» **What to work on**
Every entry below must be repeated exactly; skip the pictures.

Saved data entries

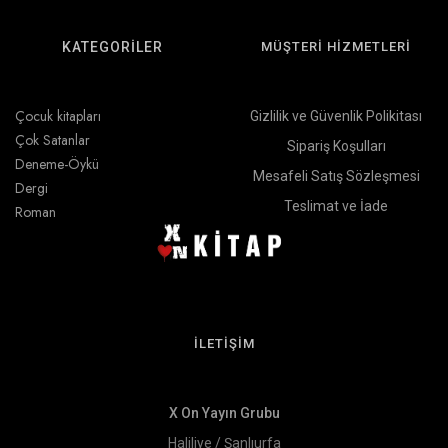
KATEGORİLER
MÜŞTERİ HİZMETLERİ
Çocuk kitapları
Gizlilik ve Güvenlik Polikitası
Çok Satanlar
Sipariş Koşulları
Deneme-Öykü
Mesafeli Satış Sözleşmesi
Dergi
Teslimat ve İade
Roman
İLETİŞİM
X On Yayın Grubu
Haliliye / Şanlıurfa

» **Output of the exercise**
KATEGORİLER
MÜŞTERİ HİZMETLERİ
Çocuk kitapları
Gizlilik ve Güvenlik Polikitası
Çok Satanlar
Sipariş Koşulları
Deneme-Öykü
Mesafeli Satış Sözleşmesi
Dergi
Teslimat ve İade
Roman
İLETİŞİM
X On Yayın Grubu
Haliliye / Şanlıurfa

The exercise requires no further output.